What you should do: Look over the lines below. Report each one that includes the string "shortcut".

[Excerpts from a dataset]
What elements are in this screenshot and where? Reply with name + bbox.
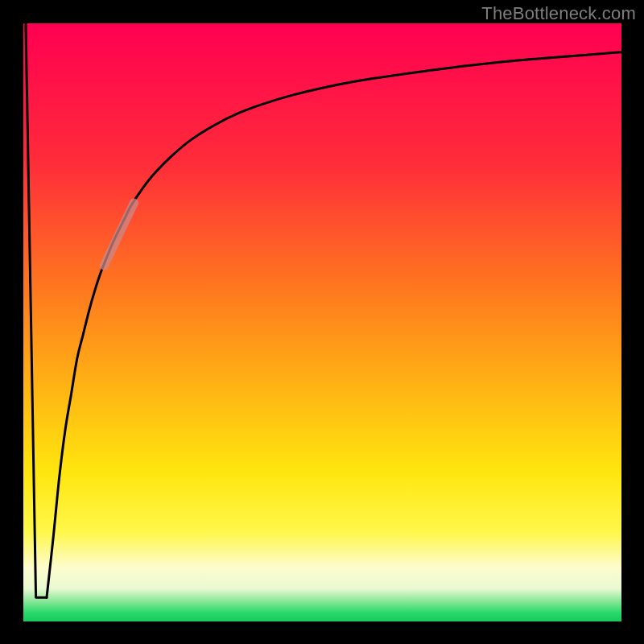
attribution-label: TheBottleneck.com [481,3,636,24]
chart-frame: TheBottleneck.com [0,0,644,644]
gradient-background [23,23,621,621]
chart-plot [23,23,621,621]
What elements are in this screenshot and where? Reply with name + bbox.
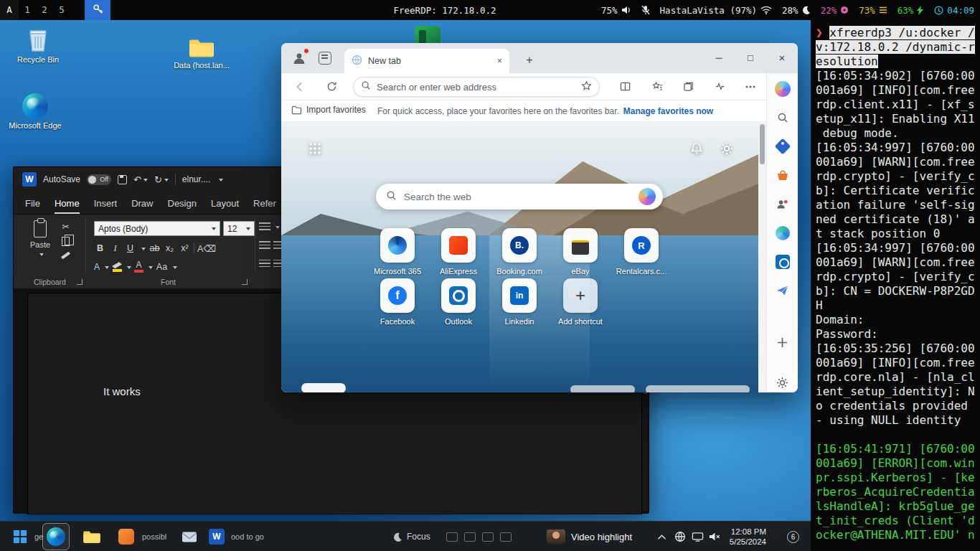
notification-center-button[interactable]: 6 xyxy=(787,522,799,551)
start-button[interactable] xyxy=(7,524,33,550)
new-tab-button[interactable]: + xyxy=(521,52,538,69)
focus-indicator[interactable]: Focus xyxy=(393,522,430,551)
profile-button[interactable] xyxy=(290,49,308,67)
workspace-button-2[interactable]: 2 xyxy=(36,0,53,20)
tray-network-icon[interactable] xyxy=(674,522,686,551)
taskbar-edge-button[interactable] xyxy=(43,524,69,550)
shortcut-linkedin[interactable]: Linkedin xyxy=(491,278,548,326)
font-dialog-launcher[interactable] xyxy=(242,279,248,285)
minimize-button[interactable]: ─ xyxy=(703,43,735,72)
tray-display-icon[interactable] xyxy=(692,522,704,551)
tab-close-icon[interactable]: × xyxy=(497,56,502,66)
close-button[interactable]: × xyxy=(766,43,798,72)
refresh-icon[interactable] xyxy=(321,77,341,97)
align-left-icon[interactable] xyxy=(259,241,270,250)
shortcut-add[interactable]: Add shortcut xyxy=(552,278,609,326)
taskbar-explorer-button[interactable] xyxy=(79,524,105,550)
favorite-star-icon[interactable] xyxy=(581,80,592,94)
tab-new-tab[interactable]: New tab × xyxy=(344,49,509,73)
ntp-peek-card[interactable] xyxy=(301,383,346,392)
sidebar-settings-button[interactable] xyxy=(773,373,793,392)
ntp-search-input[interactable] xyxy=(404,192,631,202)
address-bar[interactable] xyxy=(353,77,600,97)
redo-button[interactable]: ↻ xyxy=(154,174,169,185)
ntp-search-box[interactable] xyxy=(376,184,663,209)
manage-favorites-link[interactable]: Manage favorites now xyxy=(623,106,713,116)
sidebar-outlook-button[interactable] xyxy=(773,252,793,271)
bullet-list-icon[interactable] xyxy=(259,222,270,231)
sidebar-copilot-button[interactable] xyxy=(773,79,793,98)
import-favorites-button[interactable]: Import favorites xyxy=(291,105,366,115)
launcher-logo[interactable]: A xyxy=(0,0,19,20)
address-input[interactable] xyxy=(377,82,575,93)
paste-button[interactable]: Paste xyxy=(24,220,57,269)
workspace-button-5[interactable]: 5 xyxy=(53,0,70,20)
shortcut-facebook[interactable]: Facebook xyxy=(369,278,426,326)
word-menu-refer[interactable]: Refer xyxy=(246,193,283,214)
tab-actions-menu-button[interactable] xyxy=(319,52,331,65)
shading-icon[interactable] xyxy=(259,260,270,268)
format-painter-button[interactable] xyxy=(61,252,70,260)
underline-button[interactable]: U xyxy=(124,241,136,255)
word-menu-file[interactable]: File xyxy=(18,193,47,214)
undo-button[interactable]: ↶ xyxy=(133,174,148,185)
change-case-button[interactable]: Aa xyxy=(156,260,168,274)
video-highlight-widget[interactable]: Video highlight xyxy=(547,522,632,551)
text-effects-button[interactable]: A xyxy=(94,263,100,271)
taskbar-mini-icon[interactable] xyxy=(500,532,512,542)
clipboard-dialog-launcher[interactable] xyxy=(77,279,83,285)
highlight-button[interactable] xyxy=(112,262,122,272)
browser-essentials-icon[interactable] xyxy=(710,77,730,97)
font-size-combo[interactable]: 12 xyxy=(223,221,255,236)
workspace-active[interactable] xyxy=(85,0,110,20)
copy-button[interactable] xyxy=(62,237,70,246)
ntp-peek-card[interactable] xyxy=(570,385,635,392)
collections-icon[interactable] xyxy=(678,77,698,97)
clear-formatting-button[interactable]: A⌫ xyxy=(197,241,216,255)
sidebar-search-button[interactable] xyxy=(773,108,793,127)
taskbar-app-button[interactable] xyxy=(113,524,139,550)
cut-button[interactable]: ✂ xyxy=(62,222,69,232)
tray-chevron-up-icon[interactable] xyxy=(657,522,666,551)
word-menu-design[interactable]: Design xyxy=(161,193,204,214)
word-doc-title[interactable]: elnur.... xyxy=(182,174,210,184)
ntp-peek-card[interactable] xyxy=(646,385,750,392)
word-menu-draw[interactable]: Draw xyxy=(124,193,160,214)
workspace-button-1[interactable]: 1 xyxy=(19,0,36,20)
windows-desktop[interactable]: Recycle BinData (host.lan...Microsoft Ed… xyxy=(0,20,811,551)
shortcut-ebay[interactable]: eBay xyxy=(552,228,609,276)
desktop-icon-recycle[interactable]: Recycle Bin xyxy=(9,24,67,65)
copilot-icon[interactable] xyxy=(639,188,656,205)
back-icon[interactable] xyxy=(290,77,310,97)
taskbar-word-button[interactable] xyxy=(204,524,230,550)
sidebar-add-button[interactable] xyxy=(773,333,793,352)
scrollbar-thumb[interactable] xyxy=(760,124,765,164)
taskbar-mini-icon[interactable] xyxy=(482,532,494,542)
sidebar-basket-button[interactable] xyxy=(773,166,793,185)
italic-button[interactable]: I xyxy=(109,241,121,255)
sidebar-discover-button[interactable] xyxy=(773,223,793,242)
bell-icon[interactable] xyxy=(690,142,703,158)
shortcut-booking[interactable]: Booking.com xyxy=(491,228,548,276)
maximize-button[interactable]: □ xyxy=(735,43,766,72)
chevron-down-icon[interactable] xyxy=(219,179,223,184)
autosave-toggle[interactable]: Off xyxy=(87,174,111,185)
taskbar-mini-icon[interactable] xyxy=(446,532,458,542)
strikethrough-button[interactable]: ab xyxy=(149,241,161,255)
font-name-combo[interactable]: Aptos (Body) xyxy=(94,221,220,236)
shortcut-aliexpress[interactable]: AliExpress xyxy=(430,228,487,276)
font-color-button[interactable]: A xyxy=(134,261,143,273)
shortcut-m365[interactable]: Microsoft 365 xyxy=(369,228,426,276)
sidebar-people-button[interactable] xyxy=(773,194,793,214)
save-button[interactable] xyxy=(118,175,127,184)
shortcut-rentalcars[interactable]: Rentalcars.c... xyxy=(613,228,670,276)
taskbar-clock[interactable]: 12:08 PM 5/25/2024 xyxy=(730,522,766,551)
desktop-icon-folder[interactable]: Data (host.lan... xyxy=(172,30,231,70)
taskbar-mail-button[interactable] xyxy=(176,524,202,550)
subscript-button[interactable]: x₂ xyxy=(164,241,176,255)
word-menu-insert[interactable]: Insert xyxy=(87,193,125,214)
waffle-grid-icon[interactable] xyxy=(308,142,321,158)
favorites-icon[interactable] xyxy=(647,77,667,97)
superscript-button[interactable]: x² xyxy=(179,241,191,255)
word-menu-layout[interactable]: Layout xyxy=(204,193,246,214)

Solution:
shortcut-linkedin[interactable]: Linkedin xyxy=(491,278,548,326)
shortcut-add[interactable]: Add shortcut xyxy=(552,278,609,326)
shortcut-facebook[interactable]: Facebook xyxy=(369,278,426,326)
shortcut-ebay[interactable]: eBay xyxy=(552,228,609,276)
shortcut-booking[interactable]: Booking.com xyxy=(491,228,548,276)
shortcut-aliexpress[interactable]: AliExpress xyxy=(430,228,487,276)
shortcut-m365[interactable]: Microsoft 365 xyxy=(369,228,426,276)
shortcut-rentalcars[interactable]: Rentalcars.c... xyxy=(613,228,670,276)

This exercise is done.